Andar mengirimkan surat bernomor 17/ GACD/IX/2018 kepada Menteri Negara BUMN, Menteri Pertahanan, TNI dan Pimpinan KPK. Dalam suratnya pada intinya ia mengadukan permasalahan yang terjadi di Asabri. Ia menyatakan bahwa berdasarkan hasil WASRIK ITJEN KEMENHAN tahun 2016 telah ditemukan kerugian Negara Rp 400,000.000.000,- dan hasil pemeriksaan atas kegiatan investasi di bidang pasar modal PT. ASABRI Pesero tahun 2015 -2016 semester I ditemukan kerugian Negara Rp.1,500 000.000.000.-(satu setengah trilyun Rupiah), yang ini tanggung jawab Dirut PT. Asabri.

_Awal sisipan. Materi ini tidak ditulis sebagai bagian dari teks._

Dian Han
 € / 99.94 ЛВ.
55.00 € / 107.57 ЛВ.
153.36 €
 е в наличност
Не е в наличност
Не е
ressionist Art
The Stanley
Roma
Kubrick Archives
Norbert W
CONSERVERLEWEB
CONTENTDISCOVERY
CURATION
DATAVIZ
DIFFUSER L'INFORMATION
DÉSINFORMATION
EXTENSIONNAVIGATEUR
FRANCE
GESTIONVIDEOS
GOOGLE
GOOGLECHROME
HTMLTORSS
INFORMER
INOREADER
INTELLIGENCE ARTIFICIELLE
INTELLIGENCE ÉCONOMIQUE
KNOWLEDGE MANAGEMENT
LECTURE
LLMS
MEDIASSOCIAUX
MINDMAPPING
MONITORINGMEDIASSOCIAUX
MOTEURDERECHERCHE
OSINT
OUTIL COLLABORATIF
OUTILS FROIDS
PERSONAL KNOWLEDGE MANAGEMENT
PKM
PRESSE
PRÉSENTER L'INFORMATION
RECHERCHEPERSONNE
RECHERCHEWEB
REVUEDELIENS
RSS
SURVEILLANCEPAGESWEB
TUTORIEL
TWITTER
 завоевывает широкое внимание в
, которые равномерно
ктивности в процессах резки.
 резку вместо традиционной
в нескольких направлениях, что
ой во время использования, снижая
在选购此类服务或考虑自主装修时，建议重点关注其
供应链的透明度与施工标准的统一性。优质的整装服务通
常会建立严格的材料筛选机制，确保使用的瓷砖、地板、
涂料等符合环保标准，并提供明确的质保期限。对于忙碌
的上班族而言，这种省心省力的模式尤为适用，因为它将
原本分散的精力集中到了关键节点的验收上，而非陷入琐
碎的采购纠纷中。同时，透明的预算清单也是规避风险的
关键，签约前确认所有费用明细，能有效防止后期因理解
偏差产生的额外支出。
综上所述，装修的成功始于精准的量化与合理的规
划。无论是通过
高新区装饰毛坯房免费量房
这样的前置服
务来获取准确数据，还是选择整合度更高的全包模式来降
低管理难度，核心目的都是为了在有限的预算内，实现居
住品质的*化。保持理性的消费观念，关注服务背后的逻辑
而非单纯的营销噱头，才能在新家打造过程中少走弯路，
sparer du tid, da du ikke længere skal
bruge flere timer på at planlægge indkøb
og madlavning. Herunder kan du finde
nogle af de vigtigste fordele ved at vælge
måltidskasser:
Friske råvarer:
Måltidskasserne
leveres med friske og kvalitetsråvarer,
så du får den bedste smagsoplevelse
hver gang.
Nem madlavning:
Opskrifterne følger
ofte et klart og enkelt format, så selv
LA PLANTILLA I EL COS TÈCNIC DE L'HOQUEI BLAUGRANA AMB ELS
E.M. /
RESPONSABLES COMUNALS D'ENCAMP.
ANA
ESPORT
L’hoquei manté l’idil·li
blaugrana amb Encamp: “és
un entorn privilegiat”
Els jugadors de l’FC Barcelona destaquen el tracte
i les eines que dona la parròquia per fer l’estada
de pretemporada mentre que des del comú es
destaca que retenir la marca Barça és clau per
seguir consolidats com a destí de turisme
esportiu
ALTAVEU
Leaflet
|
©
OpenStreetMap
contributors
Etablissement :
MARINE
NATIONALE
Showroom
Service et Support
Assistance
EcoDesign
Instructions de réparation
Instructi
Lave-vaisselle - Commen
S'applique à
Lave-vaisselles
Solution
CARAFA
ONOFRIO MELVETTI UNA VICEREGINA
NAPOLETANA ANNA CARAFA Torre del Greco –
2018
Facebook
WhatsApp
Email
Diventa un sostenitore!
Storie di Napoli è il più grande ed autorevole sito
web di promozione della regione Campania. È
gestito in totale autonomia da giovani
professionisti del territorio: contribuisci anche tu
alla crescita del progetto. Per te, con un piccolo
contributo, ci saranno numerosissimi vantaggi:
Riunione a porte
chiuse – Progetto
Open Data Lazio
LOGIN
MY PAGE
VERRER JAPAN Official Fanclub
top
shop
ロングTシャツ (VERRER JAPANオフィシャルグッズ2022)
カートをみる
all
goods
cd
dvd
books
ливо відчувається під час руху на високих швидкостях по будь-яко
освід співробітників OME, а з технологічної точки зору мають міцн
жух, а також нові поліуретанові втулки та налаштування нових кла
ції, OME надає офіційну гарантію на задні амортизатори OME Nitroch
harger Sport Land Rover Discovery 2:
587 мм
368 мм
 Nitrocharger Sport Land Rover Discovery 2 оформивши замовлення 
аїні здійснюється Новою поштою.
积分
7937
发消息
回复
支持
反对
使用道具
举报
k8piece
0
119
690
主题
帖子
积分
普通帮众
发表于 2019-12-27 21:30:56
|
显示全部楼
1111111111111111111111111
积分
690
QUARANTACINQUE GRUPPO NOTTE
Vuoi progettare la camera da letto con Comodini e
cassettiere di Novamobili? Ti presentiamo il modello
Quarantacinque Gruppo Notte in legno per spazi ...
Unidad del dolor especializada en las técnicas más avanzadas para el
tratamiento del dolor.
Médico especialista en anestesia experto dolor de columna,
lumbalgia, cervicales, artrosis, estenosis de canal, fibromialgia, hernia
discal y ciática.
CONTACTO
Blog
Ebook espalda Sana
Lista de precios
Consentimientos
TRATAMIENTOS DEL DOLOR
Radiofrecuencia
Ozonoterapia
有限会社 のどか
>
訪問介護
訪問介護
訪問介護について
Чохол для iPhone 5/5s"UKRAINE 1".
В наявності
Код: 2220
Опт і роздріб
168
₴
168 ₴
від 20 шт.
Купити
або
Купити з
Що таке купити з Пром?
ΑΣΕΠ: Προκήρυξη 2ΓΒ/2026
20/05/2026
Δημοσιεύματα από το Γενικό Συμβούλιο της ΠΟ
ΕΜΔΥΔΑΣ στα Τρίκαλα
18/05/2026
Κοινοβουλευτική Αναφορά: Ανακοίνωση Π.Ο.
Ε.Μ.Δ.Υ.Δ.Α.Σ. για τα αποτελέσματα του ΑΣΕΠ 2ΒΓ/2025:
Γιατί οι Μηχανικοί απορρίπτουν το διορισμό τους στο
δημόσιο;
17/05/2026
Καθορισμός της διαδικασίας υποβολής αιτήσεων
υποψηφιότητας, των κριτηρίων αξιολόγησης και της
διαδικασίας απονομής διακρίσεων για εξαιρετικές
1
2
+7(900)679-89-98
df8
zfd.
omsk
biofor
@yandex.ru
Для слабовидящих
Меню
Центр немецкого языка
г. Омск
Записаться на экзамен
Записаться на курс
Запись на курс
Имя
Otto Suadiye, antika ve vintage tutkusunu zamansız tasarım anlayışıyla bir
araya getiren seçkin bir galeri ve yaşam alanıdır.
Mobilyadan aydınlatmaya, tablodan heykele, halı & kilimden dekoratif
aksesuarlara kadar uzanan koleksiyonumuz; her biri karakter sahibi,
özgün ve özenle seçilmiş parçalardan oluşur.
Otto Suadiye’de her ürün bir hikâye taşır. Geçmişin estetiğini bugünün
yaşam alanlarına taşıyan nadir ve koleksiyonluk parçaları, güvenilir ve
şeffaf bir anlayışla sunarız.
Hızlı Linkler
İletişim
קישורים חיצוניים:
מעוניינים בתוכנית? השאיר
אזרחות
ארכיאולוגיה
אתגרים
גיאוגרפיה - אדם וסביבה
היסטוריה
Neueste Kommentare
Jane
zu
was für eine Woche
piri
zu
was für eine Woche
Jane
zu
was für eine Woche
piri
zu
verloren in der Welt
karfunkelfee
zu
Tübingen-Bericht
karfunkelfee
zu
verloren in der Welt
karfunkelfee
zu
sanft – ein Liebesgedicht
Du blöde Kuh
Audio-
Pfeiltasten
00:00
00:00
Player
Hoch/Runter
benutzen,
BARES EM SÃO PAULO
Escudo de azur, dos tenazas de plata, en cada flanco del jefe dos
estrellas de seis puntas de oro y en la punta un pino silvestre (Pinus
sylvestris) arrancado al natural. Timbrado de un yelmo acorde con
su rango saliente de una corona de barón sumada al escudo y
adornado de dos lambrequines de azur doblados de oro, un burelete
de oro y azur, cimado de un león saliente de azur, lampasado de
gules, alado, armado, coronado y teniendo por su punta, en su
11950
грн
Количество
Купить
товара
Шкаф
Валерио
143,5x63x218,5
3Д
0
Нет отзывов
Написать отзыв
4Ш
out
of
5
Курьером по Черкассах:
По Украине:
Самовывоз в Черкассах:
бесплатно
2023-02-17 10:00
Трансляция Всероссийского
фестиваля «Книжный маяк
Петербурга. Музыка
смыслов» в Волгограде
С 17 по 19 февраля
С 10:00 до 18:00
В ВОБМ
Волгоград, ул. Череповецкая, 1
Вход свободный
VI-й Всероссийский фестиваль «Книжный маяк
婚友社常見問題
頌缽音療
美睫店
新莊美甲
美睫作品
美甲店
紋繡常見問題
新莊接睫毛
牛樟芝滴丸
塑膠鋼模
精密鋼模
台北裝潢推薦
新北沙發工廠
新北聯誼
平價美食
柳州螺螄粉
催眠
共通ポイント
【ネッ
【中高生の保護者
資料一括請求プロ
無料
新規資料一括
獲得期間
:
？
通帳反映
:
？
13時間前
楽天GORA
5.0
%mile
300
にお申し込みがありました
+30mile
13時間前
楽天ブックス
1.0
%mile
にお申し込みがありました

Bahwa diketahui selama ini sukses para pelaku transaksi jahat adalah pengelola investasi PT. Asabri dengan mafia di pasar modal mendapatkan keuntungan pribadi aset PT. Prima Jaringan status dijaminkan kepada PT. Asabri. Sampai dengan saat ini PT. Prima Jaringan belum pernah membayarkan kupon sebesar 14% dan pembayaran kupon per 3 bulan sebesar Rp. 17.500.000.000,-.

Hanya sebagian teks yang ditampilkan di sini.